Sammy Koskei

Medal record

Men's athletics

Representing Kenya

African Championships

= Sammy Koskei =

Kenyan middle-distance runner

Sammy Koskei (born 14 May 1961) is a former Kenyan middle distance runner who specialized in the 800 metres.

Koskei was one of the best Kenyan 800m competitors in the 1980s, setting fast times, but lacked success at the international major championships. His breakthrough year was 1982 when the youngster broke 1:45 second barrier for the first time in his career. That same year he made the 800m final at the Commonwealth Games in Brisbane, but finished a distant last. The same fate befell Sammy at the World Championships in Helsinki in 1983, this time in the preliminaries.

A year later, Koskei won his first title in the 800m at the African Championships in Rabat. However, he found it difficult to represent his country at international competitions due to the great depth of Kenyan talents and failed to reach the final at the Olympic Games in Los Angeles in 1984. On 26 August 1984 he ran the 800 metres in 1:42.28 minutes, finishing second behind Joaquim Cruz who won the race in 1:41.77. These times were the two fastest times in the world that season, and moreover, the second and third fastest times in history at the time, behind Sebastian Coe.

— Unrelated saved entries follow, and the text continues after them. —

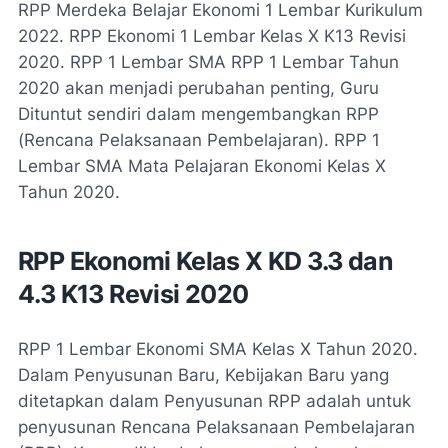
RPP Merdeka Belajar Ekonomi 1 Lembar Kurikulum
2022. RPP Ekonomi 1 Lembar Kelas X K13 Revisi
2020. RPP 1 Lembar SMA RPP 1 Lembar Tahun
2020 akan menjadi perubahan penting, Guru
Dituntut sendiri dalam mengembangkan RPP
(Rencana Pelaksanaan Pembelajaran). RPP 1
Lembar SMA Mata Pelajaran Ekonomi Kelas X
Tahun 2020.
RPP Ekonomi Kelas X KD 3.3 dan
4.3 K13 Revisi 2020
RPP 1 Lembar Ekonomi SMA Kelas X Tahun 2020.
Dalam Penyusunan Baru, Kebijakan Baru yang
ditetapkan dalam Penyusunan RPP adalah untuk
penyusunan Rencana Pelaksanaan Pembelajaran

In 1985, Koskei retained his African 800m title at championships in Cairo and had another successful European circuit season recording 8th fastest time in the World in 1985 with a time of 1:43.78min. On 30 August, at Brussels, he won the 1000 metres with a superb time of 2:14.95 min. In October, he represented Africa at the World Cup in Canberra and won 800m race easily in a time of 1:45.14 min.

He stayed very competitive in future years, but missed selection at 1987 World Championships in Rome when finished 4th at Kenyan trials. In 1988, Koskei was still 9th fastest 800m runner in the World with his season's best of 1:44.06 min, but once again he narrowly missed the place at the Kenyan team for the Olympic Games in Seoul finishing 4th at Kenyan trials. He competed for several more years often accepting pacemaking role.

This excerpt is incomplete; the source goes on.